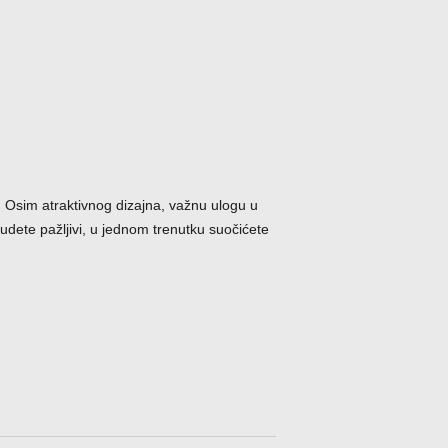
a. Osim atraktivnog dizajna, važnu ulogu u
budete pažljivi, u jednom trenutku suočićete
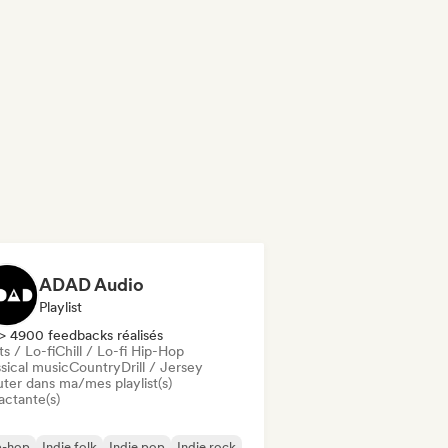
ADAD Audio
Playlist
> 4900 feedbacks réalisés
s / Lo-fi
Chill / Lo-fi Hip-Hop
sical music
Country
Drill / Jersey
uter dans ma/mes playlist(s)
actante(s)
p-hop
Indie folk
Indie pop
Indie rock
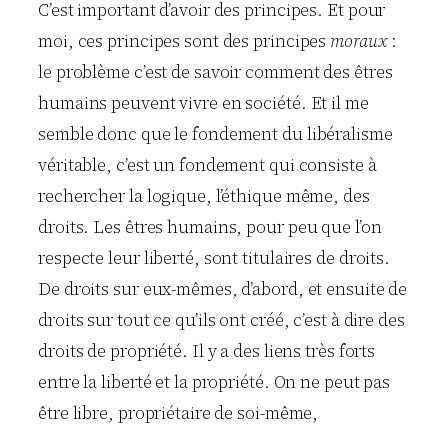
C’est important d’avoir des principes. Et pour
moi, ces principes sont des principes
moraux
:
le problème c’est de savoir comment des êtres
humains peuvent vivre en société. Et il me
semble donc que le fondement du libéralisme
véritable, c’est un fondement qui consiste à
rechercher la logique, l’éthique même, des
droits. Les êtres humains, pour peu que l’on
respecte leur liberté, sont titulaires de droits.
De droits sur eux-mêmes, d’abord, et ensuite de
droits sur tout ce qu’ils ont créé, c’est à dire des
droits de propriété. Il y a des liens très forts
entre la liberté et la propriété. On ne peut pas
être libre, propriétaire de soi-même,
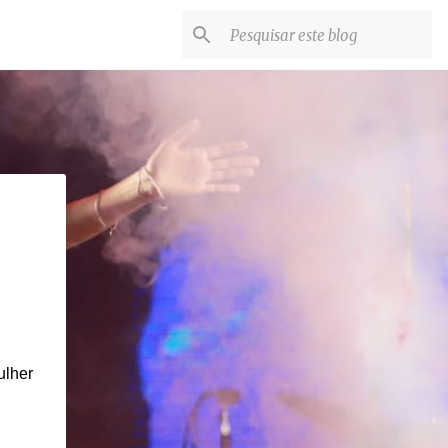
ulher
.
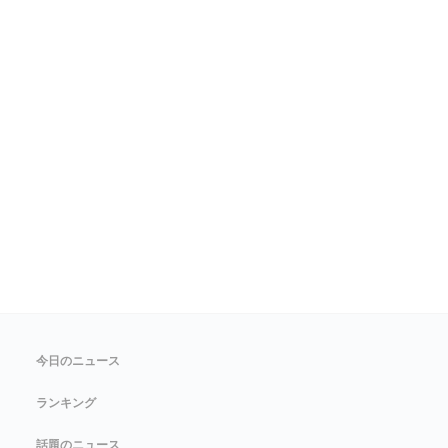
今日のニュース
ランキング
話題のニュース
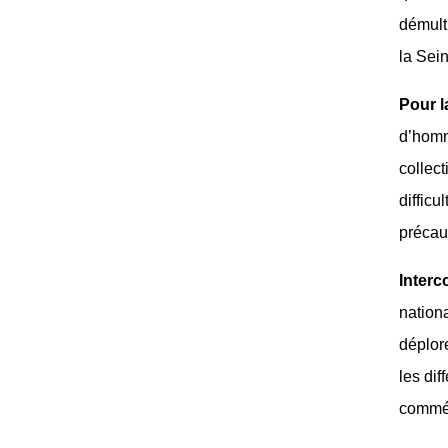
démulti
la Sei
Pour l
d’homme
collect
difficu
précau
Interc
nation
déplor
les di
commém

○ ○ ○

● **Directions**
Copy out the entries above in full and exactly, skipping every picture.

● **Result of this exercise**
a. Osim atraktivnog dizajna, važnu ulogu u
budete pažljivi, u jednom trenutku suočićete
ADAD Audio
Playlist
> 4900 feedbacks réalisés
s / Lo-fi
Chill / Lo-fi Hip-Hop
sical music
Country
Drill / Jersey
uter dans ma/mes playlist(s)
actante(s)
p-hop
Indie folk
Indie pop
Indie rock
C’est important d’avoir des principes. Et pour
moi, ces principes sont des principes
moraux
:
le problème c’est de savoir comment des êtres
humains peuvent vivre en société. Et il me
semble donc que le fondement du libéralisme
véritable, c’est un fondement qui consiste à
rechercher la logique, l’éthique même, des
droits. Les êtres humains, pour peu que l’on
respecte leur liberté, sont titulaires de droits.
De droits sur eux-mêmes, d’abord, et ensuite de
droits sur tout ce qu’ils ont créé, c’est à dire des
droits de propriété. Il y a des liens très forts
entre la liberté et la propriété. On ne peut pas
être libre, propriétaire de soi-même,
ulher
.
今日のニュース
ランキング
話題のニュース
démulti
la Sei
Pour l
d’homme
collect
difficu
précau
Interc
nation
déplor
les di
commém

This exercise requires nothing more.